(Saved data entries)
....

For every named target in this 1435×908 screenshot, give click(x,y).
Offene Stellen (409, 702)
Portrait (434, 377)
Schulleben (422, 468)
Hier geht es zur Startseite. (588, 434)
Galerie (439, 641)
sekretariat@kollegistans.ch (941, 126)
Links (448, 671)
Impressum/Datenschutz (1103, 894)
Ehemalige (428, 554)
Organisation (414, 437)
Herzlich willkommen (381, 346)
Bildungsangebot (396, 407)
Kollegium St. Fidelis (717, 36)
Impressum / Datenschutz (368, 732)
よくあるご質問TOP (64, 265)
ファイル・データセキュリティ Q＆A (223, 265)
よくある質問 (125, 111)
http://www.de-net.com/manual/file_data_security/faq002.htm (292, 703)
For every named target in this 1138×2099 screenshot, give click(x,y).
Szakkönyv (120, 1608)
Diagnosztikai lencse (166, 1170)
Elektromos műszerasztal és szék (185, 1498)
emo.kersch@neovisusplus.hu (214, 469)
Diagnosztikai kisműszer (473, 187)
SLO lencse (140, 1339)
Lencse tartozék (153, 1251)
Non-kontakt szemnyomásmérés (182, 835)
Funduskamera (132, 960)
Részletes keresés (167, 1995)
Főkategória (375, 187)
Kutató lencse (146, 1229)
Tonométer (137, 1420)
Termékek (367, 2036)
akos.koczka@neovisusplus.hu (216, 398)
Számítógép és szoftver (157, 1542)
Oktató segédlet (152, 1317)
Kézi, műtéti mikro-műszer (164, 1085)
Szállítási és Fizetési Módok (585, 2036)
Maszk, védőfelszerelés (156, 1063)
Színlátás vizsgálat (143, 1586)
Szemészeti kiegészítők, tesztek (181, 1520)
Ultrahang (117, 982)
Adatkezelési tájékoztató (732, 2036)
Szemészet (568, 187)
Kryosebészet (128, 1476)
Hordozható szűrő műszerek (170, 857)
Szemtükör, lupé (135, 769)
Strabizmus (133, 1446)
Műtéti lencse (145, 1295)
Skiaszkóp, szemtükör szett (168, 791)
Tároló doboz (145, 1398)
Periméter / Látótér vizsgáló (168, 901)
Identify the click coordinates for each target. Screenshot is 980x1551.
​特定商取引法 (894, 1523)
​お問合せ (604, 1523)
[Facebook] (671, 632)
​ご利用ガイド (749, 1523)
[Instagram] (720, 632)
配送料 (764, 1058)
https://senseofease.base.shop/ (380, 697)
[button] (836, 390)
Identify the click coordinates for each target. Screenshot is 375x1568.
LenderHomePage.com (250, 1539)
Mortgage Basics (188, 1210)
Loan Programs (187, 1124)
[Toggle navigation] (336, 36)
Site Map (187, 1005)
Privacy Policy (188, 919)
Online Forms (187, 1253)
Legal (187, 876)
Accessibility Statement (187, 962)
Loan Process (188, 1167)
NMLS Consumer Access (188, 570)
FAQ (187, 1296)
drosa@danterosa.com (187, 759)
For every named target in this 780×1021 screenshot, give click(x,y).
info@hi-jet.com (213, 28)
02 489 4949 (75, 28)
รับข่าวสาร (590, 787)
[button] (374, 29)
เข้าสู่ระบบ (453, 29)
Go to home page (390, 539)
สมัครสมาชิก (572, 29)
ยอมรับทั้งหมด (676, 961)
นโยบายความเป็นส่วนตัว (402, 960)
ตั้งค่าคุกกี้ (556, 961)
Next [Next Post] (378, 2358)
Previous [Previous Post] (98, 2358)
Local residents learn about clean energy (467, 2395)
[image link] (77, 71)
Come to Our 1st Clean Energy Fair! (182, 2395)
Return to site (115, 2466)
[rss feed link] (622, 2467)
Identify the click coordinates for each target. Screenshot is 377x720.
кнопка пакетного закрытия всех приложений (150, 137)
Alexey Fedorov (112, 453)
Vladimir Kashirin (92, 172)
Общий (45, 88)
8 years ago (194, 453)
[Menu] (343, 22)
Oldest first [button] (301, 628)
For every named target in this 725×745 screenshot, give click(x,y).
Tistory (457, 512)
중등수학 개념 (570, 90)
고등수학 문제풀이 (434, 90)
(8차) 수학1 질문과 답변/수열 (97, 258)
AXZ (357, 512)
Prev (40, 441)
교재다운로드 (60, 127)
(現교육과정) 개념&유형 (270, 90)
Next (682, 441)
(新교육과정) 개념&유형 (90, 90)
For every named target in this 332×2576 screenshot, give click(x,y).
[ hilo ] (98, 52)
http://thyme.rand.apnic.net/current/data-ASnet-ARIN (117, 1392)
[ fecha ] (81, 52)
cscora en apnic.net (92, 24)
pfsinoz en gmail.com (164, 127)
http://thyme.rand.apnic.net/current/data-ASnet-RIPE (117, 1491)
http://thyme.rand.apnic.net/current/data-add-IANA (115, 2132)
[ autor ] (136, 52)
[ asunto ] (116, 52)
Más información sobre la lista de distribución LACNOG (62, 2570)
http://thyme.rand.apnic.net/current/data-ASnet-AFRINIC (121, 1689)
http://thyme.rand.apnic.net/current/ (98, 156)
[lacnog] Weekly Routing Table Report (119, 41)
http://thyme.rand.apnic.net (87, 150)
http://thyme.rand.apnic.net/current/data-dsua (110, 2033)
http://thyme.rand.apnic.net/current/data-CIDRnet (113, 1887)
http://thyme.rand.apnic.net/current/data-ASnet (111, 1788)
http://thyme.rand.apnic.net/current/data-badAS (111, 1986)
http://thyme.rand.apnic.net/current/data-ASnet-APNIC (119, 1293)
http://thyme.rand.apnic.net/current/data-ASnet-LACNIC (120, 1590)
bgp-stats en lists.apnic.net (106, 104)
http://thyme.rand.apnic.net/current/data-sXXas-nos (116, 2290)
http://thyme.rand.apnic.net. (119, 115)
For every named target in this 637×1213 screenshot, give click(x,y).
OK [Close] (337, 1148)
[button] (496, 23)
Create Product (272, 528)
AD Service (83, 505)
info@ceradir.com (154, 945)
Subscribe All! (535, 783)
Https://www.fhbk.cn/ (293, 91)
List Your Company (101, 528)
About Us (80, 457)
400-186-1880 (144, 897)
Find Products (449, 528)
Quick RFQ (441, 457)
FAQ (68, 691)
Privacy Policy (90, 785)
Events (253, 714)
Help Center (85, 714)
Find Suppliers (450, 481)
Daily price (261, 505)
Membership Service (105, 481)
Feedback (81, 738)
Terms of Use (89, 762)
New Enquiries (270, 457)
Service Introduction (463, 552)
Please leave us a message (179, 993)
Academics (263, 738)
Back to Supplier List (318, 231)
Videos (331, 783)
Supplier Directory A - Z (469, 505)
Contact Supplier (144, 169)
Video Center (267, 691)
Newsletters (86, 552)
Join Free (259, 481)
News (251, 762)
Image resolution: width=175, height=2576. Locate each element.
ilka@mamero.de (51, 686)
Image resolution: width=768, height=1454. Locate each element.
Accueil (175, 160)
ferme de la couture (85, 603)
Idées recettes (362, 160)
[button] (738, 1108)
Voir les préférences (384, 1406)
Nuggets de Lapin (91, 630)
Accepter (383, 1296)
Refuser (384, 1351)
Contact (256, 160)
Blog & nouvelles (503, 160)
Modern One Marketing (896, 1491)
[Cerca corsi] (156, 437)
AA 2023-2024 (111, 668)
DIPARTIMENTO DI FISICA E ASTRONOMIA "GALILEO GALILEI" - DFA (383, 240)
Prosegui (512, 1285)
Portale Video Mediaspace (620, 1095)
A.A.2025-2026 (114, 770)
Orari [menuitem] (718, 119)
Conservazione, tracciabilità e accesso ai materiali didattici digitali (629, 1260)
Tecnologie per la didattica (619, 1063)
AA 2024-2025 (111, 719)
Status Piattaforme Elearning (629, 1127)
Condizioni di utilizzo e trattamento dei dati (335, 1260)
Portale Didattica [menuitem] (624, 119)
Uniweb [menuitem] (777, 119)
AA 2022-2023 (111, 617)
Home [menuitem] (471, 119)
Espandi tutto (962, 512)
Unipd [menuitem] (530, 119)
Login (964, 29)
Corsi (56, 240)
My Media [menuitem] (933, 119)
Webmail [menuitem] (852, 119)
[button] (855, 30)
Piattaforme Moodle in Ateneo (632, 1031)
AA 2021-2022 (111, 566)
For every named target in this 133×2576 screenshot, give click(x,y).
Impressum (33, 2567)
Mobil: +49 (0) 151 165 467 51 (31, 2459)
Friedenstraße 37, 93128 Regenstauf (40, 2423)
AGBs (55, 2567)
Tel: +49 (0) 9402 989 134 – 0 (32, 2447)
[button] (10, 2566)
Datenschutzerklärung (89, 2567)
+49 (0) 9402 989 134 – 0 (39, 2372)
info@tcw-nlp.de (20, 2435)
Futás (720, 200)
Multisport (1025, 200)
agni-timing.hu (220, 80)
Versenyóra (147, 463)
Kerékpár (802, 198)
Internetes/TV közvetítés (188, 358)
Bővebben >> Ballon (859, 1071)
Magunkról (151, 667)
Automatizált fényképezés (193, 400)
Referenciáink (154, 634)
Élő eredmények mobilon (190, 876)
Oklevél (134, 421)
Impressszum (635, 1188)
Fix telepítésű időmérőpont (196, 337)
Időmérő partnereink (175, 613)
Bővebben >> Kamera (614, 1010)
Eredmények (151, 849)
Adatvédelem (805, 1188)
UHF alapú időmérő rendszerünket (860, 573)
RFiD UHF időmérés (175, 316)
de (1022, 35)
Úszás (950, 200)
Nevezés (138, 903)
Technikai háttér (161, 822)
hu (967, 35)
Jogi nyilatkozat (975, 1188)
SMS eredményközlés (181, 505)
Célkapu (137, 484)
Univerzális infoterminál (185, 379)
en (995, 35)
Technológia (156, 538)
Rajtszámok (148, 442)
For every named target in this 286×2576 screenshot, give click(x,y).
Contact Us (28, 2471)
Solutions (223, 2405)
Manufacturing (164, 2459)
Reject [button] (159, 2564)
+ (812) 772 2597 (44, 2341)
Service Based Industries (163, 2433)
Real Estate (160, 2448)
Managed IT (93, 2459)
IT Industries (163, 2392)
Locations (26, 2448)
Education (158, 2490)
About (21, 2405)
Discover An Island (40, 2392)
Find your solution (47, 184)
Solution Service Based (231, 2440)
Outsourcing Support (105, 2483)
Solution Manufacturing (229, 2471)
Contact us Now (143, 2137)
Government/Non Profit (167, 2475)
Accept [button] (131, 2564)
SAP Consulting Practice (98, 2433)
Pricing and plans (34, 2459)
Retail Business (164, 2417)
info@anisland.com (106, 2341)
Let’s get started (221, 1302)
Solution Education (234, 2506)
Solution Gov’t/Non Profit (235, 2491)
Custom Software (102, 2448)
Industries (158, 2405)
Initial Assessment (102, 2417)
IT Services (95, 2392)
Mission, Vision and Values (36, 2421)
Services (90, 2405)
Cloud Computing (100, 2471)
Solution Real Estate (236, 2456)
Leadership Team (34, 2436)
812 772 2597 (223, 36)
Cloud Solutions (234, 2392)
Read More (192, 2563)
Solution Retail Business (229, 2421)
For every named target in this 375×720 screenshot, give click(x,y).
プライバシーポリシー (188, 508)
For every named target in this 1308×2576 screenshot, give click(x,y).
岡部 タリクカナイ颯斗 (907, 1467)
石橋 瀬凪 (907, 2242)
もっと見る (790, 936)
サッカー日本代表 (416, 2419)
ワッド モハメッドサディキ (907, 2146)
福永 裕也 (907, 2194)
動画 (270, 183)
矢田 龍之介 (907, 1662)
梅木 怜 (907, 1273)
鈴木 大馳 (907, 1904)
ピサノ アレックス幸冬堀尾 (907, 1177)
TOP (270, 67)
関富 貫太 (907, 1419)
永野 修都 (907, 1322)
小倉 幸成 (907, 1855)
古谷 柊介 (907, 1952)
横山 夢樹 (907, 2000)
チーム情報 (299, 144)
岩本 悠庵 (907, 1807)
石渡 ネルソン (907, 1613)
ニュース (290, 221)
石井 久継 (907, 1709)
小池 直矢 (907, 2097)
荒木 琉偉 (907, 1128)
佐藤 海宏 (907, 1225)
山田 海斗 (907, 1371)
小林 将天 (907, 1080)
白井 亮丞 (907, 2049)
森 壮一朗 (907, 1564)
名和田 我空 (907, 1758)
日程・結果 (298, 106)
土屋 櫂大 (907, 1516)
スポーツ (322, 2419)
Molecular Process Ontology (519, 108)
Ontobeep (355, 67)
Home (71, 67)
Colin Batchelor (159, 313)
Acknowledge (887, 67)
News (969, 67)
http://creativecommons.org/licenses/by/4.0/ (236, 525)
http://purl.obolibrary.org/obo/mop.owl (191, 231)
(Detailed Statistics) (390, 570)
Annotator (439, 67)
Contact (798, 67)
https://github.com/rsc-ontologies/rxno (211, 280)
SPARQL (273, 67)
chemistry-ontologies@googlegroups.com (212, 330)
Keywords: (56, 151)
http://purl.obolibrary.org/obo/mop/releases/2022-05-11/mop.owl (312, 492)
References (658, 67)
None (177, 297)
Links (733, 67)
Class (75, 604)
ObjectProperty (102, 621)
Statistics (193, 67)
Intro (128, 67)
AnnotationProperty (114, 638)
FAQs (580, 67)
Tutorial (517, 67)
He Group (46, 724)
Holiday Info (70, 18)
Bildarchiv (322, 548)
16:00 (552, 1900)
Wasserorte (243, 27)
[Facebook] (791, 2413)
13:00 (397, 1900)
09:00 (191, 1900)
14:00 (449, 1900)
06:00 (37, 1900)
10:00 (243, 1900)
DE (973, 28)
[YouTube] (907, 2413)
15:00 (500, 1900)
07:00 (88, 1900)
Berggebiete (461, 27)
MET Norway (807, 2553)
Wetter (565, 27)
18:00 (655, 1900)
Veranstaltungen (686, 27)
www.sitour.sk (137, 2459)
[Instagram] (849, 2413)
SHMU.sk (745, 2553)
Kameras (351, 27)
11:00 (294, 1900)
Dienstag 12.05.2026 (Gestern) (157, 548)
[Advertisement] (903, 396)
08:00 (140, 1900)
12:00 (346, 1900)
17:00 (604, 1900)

....

= Exercise prompt =
Find the line with "Maszk, védőfelszerelés (156, 1063)" in the entries above. Retype it and each line after it, exactly, through the line with "Műtéti lencse (145, 1295)", and stop there.

= Task answer =
Maszk, védőfelszerelés (156, 1063)
Színlátás vizsgálat (143, 1586)
Szemészeti kiegészítők, tesztek (181, 1520)
Ultrahang (117, 982)
Adatkezelési tájékoztató (732, 2036)
Szemészet (568, 187)
Kryosebészet (128, 1476)
Hordozható szűrő műszerek (170, 857)
Szemtükör, lupé (135, 769)
Strabizmus (133, 1446)
Műtéti lencse (145, 1295)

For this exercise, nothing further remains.